If you're suggesting actually using computer modeling to have alloys go in as recipes, and get their engineering properties to just fall out based on first principles, that's never going to happen.
Although, if there metals are similar enough (leading to direct substitution with minimal lattice distortion), the assumption can hold sufficiently well. That being said, those are very rare cases.
Also, I just realised, for that formula to be correct (assuming assumptions may actually be assumed), the right hand side would have to be 100 / density, not the 1 / d I said before. Silly percentages adding extra terms.
You really can only form alloys between metals with similar valencies, crystalline structures, and atomic radii. So, you'll always end up with minimal lattice distortion, at least for certain values of "minimal".

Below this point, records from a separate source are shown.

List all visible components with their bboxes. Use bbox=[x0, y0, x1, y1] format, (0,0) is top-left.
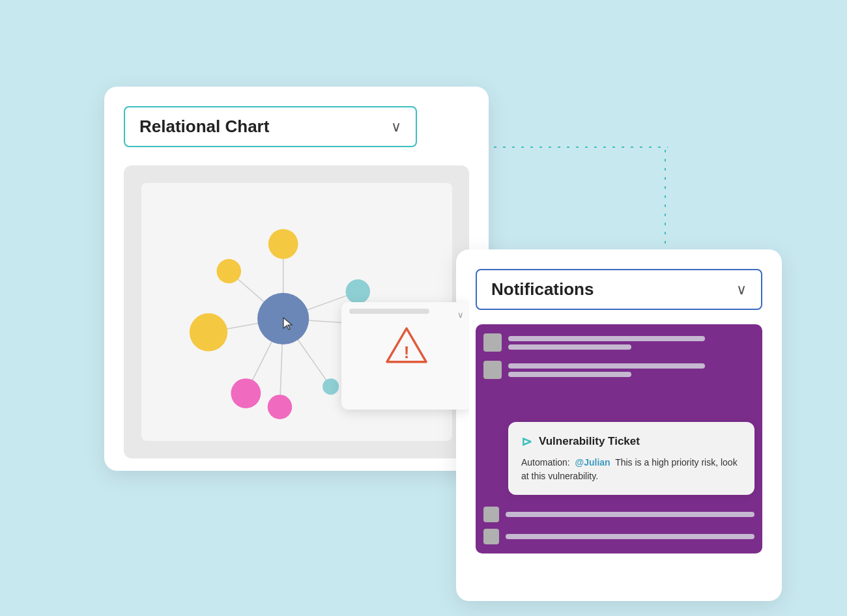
chart-inner: ∨ ! bbox=[141, 183, 452, 441]
svg-point-11 bbox=[345, 279, 370, 304]
error-popup-chevron: ∨ bbox=[457, 310, 464, 320]
notif-bottom-line-1 bbox=[506, 512, 754, 517]
notif-bottom-row-2 bbox=[483, 529, 754, 544]
vulnerability-ticket: ⊳ Vulnerability Ticket Automation: @Juli… bbox=[508, 422, 754, 495]
notif-text-1 bbox=[508, 336, 754, 350]
vuln-icon: ⊳ bbox=[521, 434, 532, 449]
svg-text:!: ! bbox=[403, 343, 409, 361]
notif-bottom-avatar-2 bbox=[483, 529, 499, 544]
notif-bottom-rows bbox=[483, 507, 754, 544]
svg-point-10 bbox=[216, 259, 241, 284]
vuln-title: Vulnerability Ticket bbox=[539, 435, 640, 448]
chart-area: ∨ ! bbox=[124, 165, 469, 458]
notif-text-2 bbox=[508, 363, 754, 377]
notif-bottom-avatar-1 bbox=[483, 507, 499, 522]
notif-avatar-2 bbox=[483, 361, 502, 379]
notif-line-2b bbox=[508, 372, 631, 377]
notifications-dropdown[interactable]: Notifications ∨ bbox=[476, 269, 762, 310]
svg-point-16 bbox=[323, 378, 339, 395]
svg-point-13 bbox=[189, 313, 227, 351]
notif-avatar-1 bbox=[483, 333, 502, 352]
notif-line-1b bbox=[508, 344, 631, 350]
notif-line-2a bbox=[508, 363, 705, 369]
notifications-chevron: ∨ bbox=[736, 281, 747, 298]
svg-point-8 bbox=[257, 293, 309, 344]
relational-chart-card: Relational Chart ∨ bbox=[104, 87, 489, 471]
notif-row-1 bbox=[483, 333, 754, 352]
notif-bottom-row-1 bbox=[483, 507, 754, 522]
warning-icon: ! bbox=[384, 326, 429, 365]
svg-point-14 bbox=[231, 378, 261, 408]
error-popup: ∨ ! bbox=[341, 302, 470, 410]
vuln-body-prefix: Automation: bbox=[521, 457, 570, 468]
notifications-card: Notifications ∨ bbox=[456, 249, 782, 601]
svg-point-9 bbox=[268, 229, 298, 259]
notifications-title: Notifications bbox=[491, 279, 594, 300]
error-icon-area: ! bbox=[349, 326, 464, 365]
relational-chart-chevron: ∨ bbox=[391, 119, 401, 135]
notif-line-1a bbox=[508, 336, 705, 341]
vuln-body: Automation: @Julian This is a high prior… bbox=[521, 456, 741, 483]
vuln-title-row: ⊳ Vulnerability Ticket bbox=[521, 434, 741, 449]
relational-chart-dropdown[interactable]: Relational Chart ∨ bbox=[124, 106, 417, 147]
svg-point-15 bbox=[267, 395, 292, 419]
notif-row-2 bbox=[483, 361, 754, 379]
notif-bottom-line-2 bbox=[506, 534, 754, 539]
error-popup-bar bbox=[349, 309, 429, 314]
vuln-mention: @Julian bbox=[575, 457, 610, 468]
relational-chart-title: Relational Chart bbox=[139, 117, 269, 137]
notifications-list: ⊳ Vulnerability Ticket Automation: @Juli… bbox=[476, 324, 762, 553]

In fact, most properties will be very close to the weighted average. Most physical properties, anyways. Unfortunately, not engineering properties. As in, the various strengths (sheer, impact, compression, tensile, etc.), I.E. the ones we really want! There's just no way to do it. You'd have to simulate the atoms interacting...because there is no formula you can evaluate to give you the answer, so simulation is the only bet. And that will take forever and you'll still have to approximate, because those damn quantum equations aren't fun. If you model them like springs, that push if they get too close, and pull if they get too far, that's pretty close to the real way that atoms behave. But even with that simplification, you have to simulate, you can't solve the equations for even only a dozen atoms interacting, and most alloys you would need more than that! In fact, I don't think you can even do it for 3 atoms at once, without having to simulate instead of just use an equation.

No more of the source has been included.